• [Task instructions] The material below contains a line with "Connexion (615, 2355)" and a line with "Σαμαράκια (308, 966)". Copy exactly those two lines and all lines between them.

• [Data records]
□ □ □ □ □ □ □
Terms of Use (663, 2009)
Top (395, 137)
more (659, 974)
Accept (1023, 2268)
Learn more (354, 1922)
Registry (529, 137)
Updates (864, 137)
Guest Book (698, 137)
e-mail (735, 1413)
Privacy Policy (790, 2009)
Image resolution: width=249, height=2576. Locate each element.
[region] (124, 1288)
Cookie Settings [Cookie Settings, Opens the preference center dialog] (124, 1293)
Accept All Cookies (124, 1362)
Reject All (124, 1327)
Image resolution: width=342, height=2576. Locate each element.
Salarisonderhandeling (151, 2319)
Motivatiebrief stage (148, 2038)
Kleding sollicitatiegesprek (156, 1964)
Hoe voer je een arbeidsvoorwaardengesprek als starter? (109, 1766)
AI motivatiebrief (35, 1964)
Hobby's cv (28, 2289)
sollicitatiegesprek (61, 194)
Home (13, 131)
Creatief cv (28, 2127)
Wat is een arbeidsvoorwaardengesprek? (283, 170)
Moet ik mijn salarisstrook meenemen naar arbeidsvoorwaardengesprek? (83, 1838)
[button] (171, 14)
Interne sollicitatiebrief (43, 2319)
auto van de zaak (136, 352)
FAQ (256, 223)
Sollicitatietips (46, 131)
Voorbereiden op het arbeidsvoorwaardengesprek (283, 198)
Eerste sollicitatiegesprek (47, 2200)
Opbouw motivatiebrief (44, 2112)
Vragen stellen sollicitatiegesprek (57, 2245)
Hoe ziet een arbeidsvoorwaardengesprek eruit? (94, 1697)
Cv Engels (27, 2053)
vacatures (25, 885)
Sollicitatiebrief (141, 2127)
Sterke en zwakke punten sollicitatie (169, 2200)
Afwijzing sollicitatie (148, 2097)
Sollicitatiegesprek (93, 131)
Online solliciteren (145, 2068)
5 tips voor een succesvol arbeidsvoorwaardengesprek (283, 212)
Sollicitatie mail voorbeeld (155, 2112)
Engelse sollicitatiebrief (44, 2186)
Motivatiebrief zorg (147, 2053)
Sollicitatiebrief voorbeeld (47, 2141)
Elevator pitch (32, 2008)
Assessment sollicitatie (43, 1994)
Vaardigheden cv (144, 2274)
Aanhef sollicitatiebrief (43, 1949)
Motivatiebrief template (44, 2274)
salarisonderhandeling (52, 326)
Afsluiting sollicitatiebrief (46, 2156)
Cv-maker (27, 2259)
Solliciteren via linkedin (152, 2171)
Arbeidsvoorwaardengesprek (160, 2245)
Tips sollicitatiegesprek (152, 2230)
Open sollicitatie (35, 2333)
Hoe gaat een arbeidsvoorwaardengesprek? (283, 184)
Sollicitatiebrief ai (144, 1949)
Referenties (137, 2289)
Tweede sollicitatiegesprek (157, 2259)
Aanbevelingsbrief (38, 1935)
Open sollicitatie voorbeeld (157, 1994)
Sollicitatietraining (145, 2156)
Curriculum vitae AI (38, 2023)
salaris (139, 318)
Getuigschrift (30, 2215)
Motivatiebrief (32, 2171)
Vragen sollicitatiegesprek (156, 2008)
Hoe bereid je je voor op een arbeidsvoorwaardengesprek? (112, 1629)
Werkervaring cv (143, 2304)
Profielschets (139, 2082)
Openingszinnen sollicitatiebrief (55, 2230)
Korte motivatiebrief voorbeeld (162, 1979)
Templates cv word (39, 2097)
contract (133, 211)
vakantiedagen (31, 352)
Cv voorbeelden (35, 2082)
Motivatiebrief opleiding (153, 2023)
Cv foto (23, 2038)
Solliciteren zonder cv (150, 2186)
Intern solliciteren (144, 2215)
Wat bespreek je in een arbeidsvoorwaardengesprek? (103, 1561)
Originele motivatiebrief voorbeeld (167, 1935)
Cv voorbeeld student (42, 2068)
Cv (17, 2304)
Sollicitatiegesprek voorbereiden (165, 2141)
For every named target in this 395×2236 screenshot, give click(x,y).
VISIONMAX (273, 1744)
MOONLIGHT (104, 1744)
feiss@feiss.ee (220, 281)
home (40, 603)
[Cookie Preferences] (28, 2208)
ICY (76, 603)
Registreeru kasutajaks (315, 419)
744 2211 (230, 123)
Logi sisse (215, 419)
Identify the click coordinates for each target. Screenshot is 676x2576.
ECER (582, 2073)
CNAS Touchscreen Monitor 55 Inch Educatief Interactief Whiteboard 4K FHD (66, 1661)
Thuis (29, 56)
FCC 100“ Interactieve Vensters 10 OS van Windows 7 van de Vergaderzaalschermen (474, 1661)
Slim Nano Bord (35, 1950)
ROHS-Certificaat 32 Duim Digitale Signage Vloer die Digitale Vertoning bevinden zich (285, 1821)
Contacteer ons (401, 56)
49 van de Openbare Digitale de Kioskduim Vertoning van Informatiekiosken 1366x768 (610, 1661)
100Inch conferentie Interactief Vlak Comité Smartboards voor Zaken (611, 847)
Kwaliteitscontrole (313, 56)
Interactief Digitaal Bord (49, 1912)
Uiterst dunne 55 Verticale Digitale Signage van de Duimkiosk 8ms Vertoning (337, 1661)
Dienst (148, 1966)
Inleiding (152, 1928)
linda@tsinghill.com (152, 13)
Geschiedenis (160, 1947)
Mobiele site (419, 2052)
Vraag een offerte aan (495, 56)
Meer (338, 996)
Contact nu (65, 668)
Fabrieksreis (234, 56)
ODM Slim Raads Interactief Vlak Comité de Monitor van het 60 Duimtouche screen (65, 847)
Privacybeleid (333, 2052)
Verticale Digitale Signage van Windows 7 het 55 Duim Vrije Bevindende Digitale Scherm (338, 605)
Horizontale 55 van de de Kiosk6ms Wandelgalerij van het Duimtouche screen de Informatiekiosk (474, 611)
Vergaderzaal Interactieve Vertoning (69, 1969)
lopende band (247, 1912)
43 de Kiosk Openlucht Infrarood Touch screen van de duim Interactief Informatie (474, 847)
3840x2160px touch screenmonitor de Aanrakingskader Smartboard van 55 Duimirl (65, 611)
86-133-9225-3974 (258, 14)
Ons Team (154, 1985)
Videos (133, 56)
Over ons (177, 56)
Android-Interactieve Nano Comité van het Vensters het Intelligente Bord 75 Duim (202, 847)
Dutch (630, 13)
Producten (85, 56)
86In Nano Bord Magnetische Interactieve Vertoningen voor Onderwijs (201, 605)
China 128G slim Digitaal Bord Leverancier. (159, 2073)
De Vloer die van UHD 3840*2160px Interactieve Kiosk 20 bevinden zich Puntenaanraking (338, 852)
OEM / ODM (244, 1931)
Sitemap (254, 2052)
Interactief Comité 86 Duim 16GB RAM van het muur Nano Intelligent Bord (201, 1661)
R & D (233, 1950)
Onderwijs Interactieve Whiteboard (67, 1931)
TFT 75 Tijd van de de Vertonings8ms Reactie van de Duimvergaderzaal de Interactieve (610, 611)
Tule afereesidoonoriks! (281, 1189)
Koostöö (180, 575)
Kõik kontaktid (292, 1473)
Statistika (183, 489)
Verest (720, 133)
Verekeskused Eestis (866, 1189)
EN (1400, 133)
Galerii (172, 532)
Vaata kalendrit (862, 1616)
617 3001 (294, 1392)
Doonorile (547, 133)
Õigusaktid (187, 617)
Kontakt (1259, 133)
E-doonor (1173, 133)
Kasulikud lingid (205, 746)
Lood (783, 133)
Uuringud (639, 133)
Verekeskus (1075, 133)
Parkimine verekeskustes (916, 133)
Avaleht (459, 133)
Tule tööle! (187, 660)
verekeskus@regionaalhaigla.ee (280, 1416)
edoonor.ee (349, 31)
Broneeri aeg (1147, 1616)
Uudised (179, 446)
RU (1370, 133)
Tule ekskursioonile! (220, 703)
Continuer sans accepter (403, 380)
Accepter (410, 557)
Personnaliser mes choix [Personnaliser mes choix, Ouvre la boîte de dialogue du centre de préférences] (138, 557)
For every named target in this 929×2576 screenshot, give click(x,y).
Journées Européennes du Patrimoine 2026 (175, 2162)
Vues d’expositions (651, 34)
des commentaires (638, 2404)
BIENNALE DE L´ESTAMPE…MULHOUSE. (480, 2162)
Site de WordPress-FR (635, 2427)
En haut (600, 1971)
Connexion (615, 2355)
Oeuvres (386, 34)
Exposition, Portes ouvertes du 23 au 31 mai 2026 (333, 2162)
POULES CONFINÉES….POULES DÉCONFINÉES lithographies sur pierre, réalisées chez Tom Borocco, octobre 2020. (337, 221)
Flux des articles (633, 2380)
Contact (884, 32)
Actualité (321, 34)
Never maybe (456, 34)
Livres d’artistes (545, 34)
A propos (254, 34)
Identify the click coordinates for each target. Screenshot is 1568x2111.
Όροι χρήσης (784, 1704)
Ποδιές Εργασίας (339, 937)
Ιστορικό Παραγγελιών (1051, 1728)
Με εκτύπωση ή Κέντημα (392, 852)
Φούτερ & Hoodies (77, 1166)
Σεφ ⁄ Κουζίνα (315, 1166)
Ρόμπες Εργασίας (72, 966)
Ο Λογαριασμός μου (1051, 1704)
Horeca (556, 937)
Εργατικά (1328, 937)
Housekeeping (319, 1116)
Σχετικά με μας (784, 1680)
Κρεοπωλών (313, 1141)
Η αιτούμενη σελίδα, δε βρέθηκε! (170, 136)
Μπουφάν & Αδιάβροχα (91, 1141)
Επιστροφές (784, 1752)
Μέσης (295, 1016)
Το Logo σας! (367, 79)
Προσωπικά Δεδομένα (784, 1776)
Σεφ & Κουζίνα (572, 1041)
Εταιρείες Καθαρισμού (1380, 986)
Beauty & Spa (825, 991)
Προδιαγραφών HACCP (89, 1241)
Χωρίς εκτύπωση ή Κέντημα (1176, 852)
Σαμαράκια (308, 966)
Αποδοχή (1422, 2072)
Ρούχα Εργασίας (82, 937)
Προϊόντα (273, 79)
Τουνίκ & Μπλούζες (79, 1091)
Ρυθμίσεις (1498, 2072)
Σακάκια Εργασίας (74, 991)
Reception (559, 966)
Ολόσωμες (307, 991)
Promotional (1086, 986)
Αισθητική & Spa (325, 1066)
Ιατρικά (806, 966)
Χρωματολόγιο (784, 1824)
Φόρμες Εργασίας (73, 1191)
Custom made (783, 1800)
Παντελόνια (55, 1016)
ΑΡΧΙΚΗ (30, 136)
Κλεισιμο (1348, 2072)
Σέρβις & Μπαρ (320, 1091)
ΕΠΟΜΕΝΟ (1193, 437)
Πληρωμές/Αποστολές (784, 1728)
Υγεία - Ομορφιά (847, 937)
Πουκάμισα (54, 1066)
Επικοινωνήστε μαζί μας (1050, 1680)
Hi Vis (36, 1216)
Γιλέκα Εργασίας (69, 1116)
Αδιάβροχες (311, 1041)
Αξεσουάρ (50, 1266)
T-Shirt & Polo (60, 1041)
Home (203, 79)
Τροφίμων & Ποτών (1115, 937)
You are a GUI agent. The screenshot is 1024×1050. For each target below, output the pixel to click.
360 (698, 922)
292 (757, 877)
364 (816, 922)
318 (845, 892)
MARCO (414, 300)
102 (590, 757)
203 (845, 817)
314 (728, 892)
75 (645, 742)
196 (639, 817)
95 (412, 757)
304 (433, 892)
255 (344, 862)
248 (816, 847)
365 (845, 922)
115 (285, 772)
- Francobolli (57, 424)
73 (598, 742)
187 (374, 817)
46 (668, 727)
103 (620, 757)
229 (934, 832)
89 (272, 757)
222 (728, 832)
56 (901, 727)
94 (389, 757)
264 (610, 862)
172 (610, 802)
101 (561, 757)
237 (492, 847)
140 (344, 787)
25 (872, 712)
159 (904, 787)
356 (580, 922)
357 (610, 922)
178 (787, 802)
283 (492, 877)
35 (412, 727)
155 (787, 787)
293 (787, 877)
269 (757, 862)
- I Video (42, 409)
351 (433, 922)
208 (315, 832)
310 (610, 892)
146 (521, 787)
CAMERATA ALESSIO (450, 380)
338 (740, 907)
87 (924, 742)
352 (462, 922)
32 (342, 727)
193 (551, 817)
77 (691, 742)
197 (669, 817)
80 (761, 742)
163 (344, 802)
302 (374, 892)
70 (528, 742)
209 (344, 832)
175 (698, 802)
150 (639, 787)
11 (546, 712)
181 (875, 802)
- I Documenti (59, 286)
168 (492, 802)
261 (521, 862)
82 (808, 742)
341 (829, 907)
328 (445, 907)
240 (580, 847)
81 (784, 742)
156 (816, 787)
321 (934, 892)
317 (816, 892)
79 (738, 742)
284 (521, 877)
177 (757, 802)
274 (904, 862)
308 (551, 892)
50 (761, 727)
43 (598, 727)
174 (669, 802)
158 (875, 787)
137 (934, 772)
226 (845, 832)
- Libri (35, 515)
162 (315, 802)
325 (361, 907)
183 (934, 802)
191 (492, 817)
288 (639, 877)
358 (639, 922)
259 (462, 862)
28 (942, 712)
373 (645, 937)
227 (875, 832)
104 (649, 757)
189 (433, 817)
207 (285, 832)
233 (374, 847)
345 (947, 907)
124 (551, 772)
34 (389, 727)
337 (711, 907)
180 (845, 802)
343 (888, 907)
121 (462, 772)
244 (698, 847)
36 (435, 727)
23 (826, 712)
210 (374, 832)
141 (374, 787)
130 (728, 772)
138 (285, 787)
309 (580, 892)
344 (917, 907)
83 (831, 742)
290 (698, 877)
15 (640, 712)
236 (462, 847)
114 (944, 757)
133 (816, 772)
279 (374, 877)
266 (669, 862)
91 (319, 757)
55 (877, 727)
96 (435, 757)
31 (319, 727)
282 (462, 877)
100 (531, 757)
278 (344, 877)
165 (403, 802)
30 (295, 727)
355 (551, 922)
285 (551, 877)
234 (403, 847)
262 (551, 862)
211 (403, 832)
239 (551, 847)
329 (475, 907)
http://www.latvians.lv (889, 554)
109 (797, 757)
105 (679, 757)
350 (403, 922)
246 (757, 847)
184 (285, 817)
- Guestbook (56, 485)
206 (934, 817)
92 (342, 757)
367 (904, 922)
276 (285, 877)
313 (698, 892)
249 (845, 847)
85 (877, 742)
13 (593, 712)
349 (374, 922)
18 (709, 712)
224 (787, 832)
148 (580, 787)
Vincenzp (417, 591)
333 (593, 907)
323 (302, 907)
□ □ □ □ □ □ □
• [Output for this task]
Connexion (615, 2355)
Oeuvres (386, 34)
Exposition, Portes ouvertes du 23 au 31 mai 2026 (333, 2162)
POULES CONFINÉES….POULES DÉCONFINÉES lithographies sur pierre, réalisées chez Tom Borocco, octobre 2020. (337, 221)
Flux des articles (633, 2380)
Contact (884, 32)
Actualité (321, 34)
Never maybe (456, 34)
Livres d’artistes (545, 34)
A propos (254, 34)
Identify the click coordinates for each target. Screenshot is 1568x2111.
Όροι χρήσης (784, 1704)
Ποδιές Εργασίας (339, 937)
Ιστορικό Παραγγελιών (1051, 1728)
Με εκτύπωση ή Κέντημα (392, 852)
Φούτερ & Hoodies (77, 1166)
Σεφ ⁄ Κουζίνα (315, 1166)
Ρόμπες Εργασίας (72, 966)
Ο Λογαριασμός μου (1051, 1704)
Horeca (556, 937)
Εργατικά (1328, 937)
Housekeeping (319, 1116)
Σχετικά με μας (784, 1680)
Κρεοπωλών (313, 1141)
Η αιτούμενη σελίδα, δε βρέθηκε! (170, 136)
Μπουφάν & Αδιάβροχα (91, 1141)
Επιστροφές (784, 1752)
Μέσης (295, 1016)
Το Logo σας! (367, 79)
Προσωπικά Δεδομένα (784, 1776)
Σεφ & Κουζίνα (572, 1041)
Εταιρείες Καθαρισμού (1380, 986)
Beauty & Spa (825, 991)
Προδιαγραφών HACCP (89, 1241)
Χωρίς εκτύπωση ή Κέντημα (1176, 852)
Σαμαράκια (308, 966)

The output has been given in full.